In a locker room before a match last Sunday, he mingled with more than a dozen other wrestlers, all younger than him. He wore a cape modeled after the blue and white design of the Salvadoran flag and a mask with a half Spider-Man, half Batman design.

The announcer called to Mr. Granados and his black masked opponent, Jabali Jr., and the crowd roared as they rumbled in and out of the ring and Mr. Granados made his signature jumps.

Afterward, Mr. Granados said it had become difficult to get from the ring to the roof these days, especially as the cold weather that set in meant the busy season for chimney work.

His injured back was still sore Wednesday morning as he sat in the kitchen of his Queens Village apartment before going to work. His companion Elizabeth Garcia, who dries the dishes next to him, said she objected to the roughly $ 150 a week he spends on wrestling equipment and training. Mr. Granados’ outfit alone cost $ 500. All for performance fees, often less than $ 100 per game.

She pointed out the scars on Mr. Granados’ scalp and forehead, beaten by opponents with folding chairs and beaten into metal barricades, in staged fights that often get pretty tough to look real.

Ms. Garcia said she stopped participating in his fights and banned her 6-year-old son and teenage daughter from participating.

Sounds like Mickey Rourke’s character from “The Wrestler,” Mr. Granados said he tried to limit his signature move, a reckless blow from the turnbuckle to the back. “But when you hear the crowd sing your name,” he said, “you wanna do crazy things.”

A tearful Mr Granados told of his difficult childhood. “I raised myself and wrestling saved me,” he said, adding that the activity kept him away from vice and brought him to local fame.

“Wrestling has given me a lot and now I have to give something back,” he said.

At work in Canarsie, Brooklyn, Mr. Granados pulled his chimney sweep, a long pole with stiff plastic bristles, out of the back of his truck and climbed onto the roof of an attached brick house.

He stretched the pole to 25 feet, stuffed the brush into a tubular metal chimney, and brushed off the soot.
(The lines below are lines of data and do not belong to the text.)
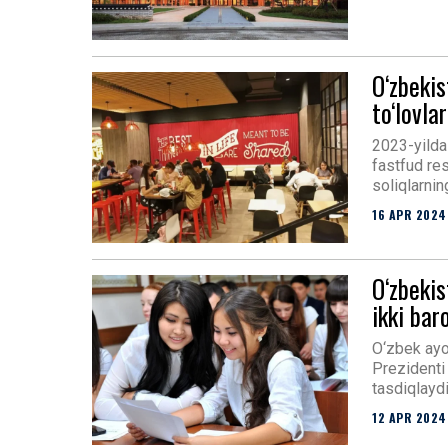
O‘zbeki
to‘lovla
2023-yilda 
fastfud res
soliqlarnin
16 APR 2024
O‘zbekis
ikki bar
O‘zbek ayol
Prezidenti 
tasdiqlaydi
12 APR 2024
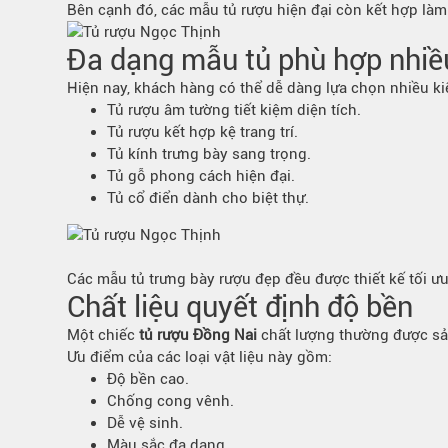
Bên cạnh đó, các mẫu tủ rượu hiện đại còn kết hợp làm 
Bếp từ-Bếp hồng ngoại
Chậu rửa bát
Đa dạng mẫu tủ phù hợp nhiề
Ray trượt – bản lề – tay nắm cửa
Hiện nay, khách hàng có thể dễ dàng lựa chọn nhiều k
Phụ kiện tủ bếp dưới
Tủ rượu âm tường tiết kiệm diện tích.
Giá để bát đĩa đa năng
Tủ rượu kết hợp kệ trang trí.
Giá để dao thớt
Tủ kính trưng bày sang trọng.
Tủ gỗ phong cách hiện đại.
Kệ để chất tẩy rửa
Tủ cổ điển dành cho biệt thự.
Kệ gia vị
Kệ góc liên hoàn
Các mẫu tủ trưng bày rượu đẹp đều được thiết kế tối ư
Chất liệu quyết định độ bền
Một chiếc
tủ rượu Đồng Nai
chất lượng thường được sả
Ưu điểm của các loại vật liệu này gồm:
Độ bền cao.
Chống cong vênh.
Dễ vệ sinh.
Màu sắc đa dạng.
It fell on a horizontal pipe that led to the kettle, which he later vacuumed clean.

Mr Granados said he routinely hired new Latino immigrants to wrestle. Luchadores make excellent sweeps when climbing the turnbuckle because of their agility, balance, and advanced ladder skills, he said.

Mr. Granados said he was starting his own wrestling league. In his shop in Queens he builds a ring that he wants to transport in his truck to events he organizes.

“Then I can stop without actually stopping,” he said.